Now that we know what product and technical roadmaps are and how to harmonize them, let’s take a step back and discuss methodologies with a more short-term focus commonly used by organizations these days.

 

Short-Term Focus Issue

 

Most projects follow some sort of Agile process, either Scrum Methodology or Kanban. All Agile methodologies focus on short-term deliveries, ability to make changes quickly and deliver in increments. Because of this, the focus of the team tends to be daily/weekly or, at most, monthly deliverables. These short times provide a great constant feedback loop between engineering and product management and marketing. The downside of this is with all the short-term focus, teams tend to not think about the big picture (aka the roadmaps) and get caught up into what are we doing today, tomorrow or next week at the most.

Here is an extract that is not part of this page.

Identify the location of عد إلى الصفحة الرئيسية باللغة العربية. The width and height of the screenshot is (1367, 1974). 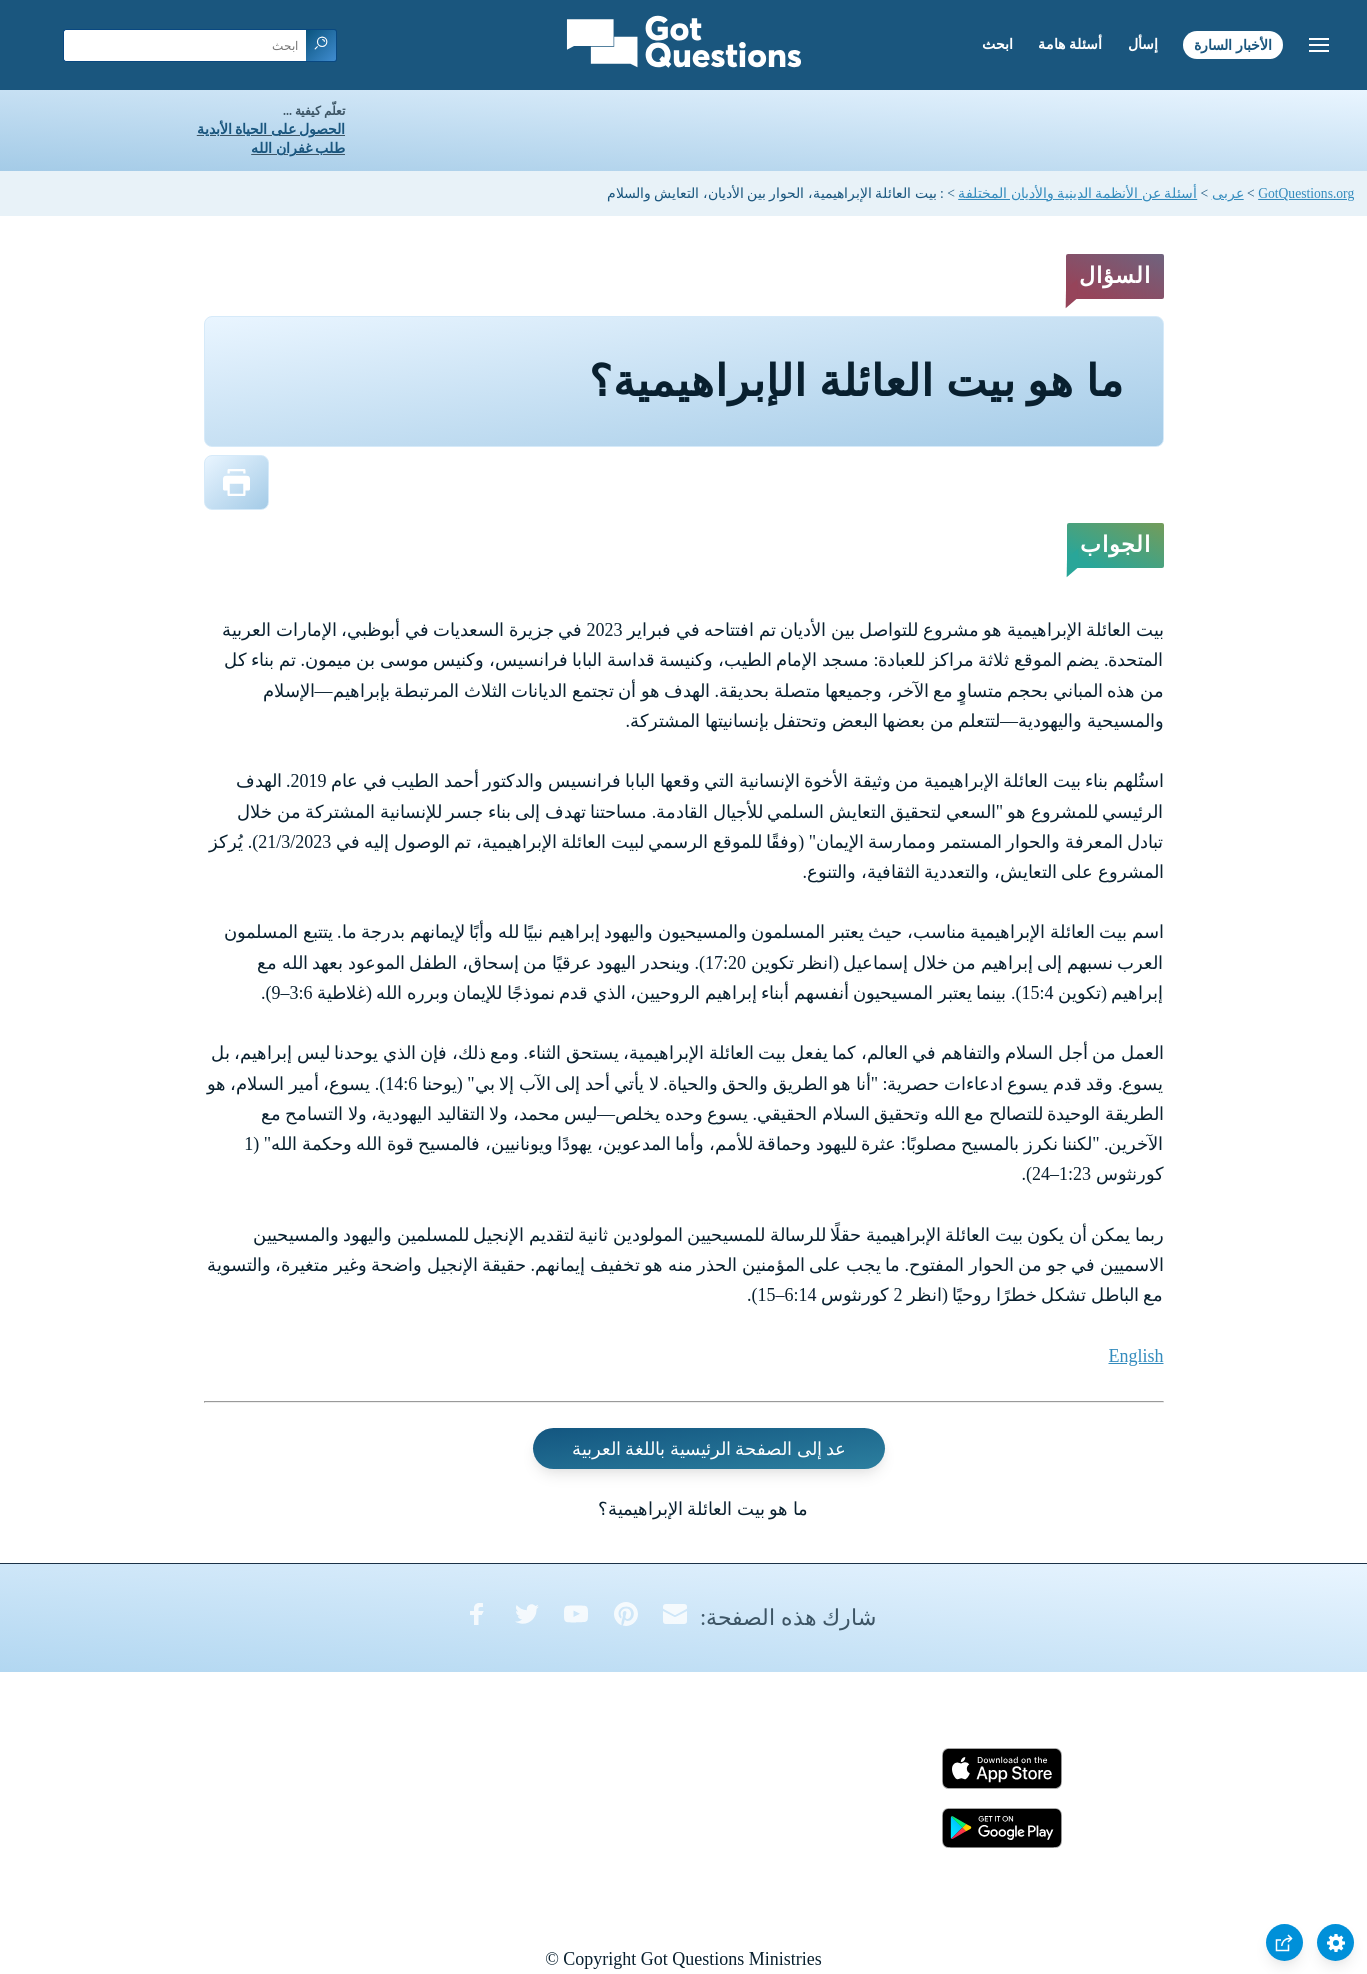 (709, 1448).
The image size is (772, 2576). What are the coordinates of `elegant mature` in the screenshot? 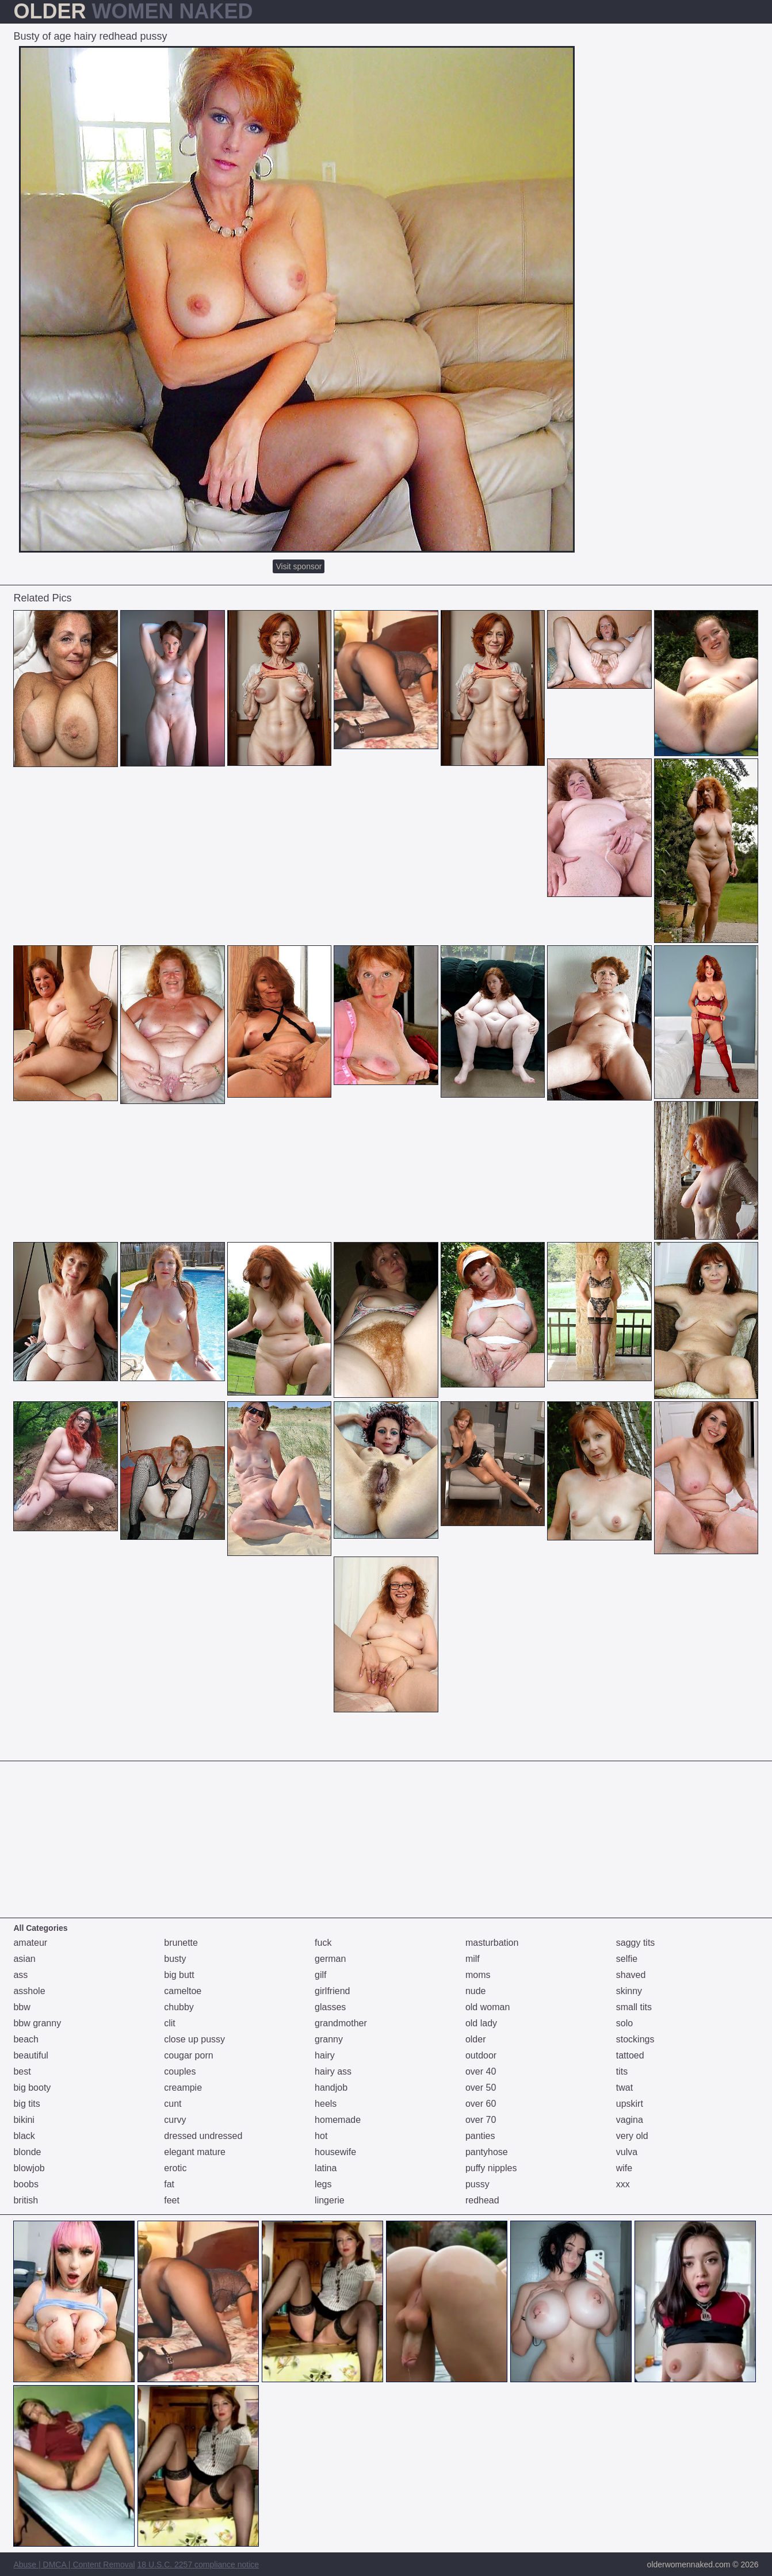 It's located at (195, 2152).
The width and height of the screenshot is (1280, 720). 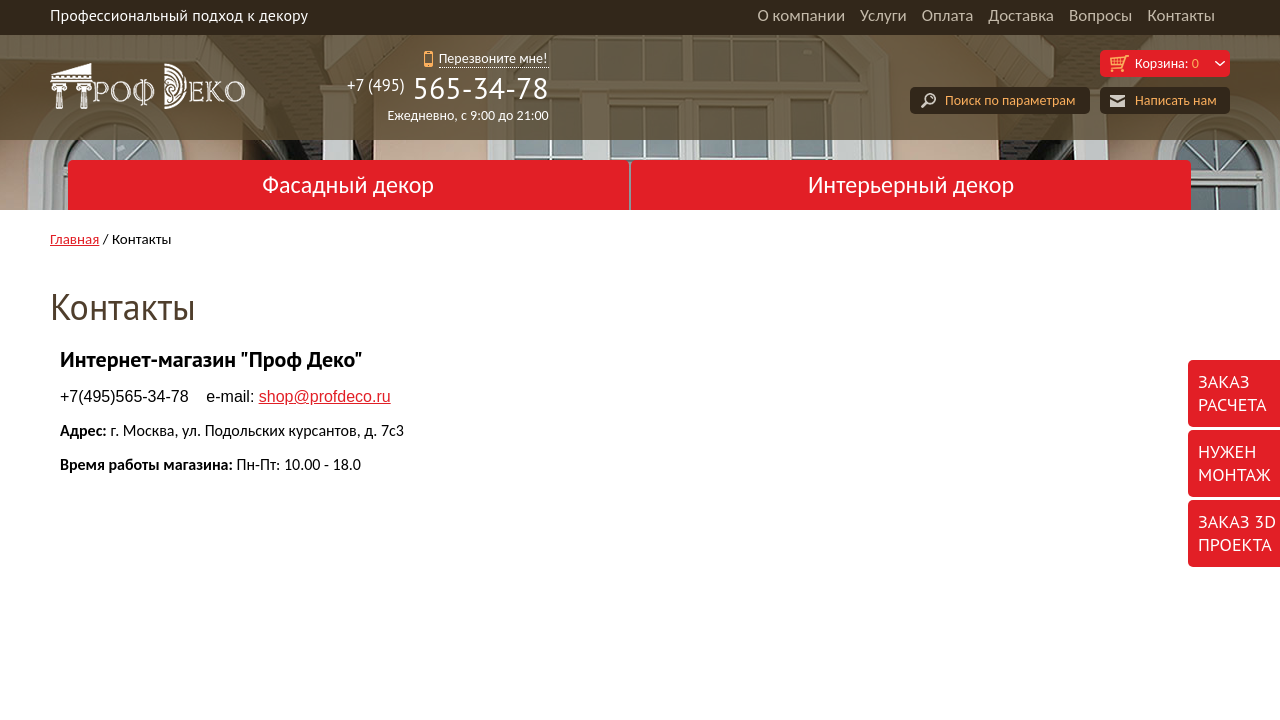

This can lead to too much time spent on something that is less strategic to the organization or too little time spent on “achieving” the roadmap objectives.

 

So what do you do? At Solution Street we tend to use two strategies to combat “short-term focus” and “lack of planning” described below.

 

Our Process

 

We at Solution Street utilize a couple of strategies that allow us to reach our customers’ product and technical roadmap objectives.

 

The first strategy is planning out several iterations that “achieve” a roadmap objective. This may be one sprint, or may be as many as five or six sprints. The idea here is to scope out items at a “good enough” level of detail and estimate the time to construct them, place these items in tickets/stories and lay out a set of sprints (lay out the backlog for several sprints at once). Some margin of error is built into the plan for the unexpected (see my previous article on estimation). Then after each sprint is complete, we measure how much of our margin of error we used up and why, and whether our roadmap objective is still doable in the timeframe we desired.

 

The second strategy we use is monthly technical roadmap meetings where we look back at the previous month, see how much of our roadmaps we achieved and decide if we are behind or ahead of plan. Sometimes too much time is being spent on one of the two roadmaps; this review can help balance the effort. If the technical roadmap is being neglected we can use this information to push harder on the product team (if warranted based on progress) to allow more time in future sprints for technical roadmap items.

 

Conclusion

 

Product and technical roadmaps are two tools that can help keep your software projects on track and focused on what is important to your business. Many projects today focus too much on the short term and lose sight of the big picture. Using these roadmaps as macro-level sprint planning tools and regularly revisiting them for progress can help keep projects on track!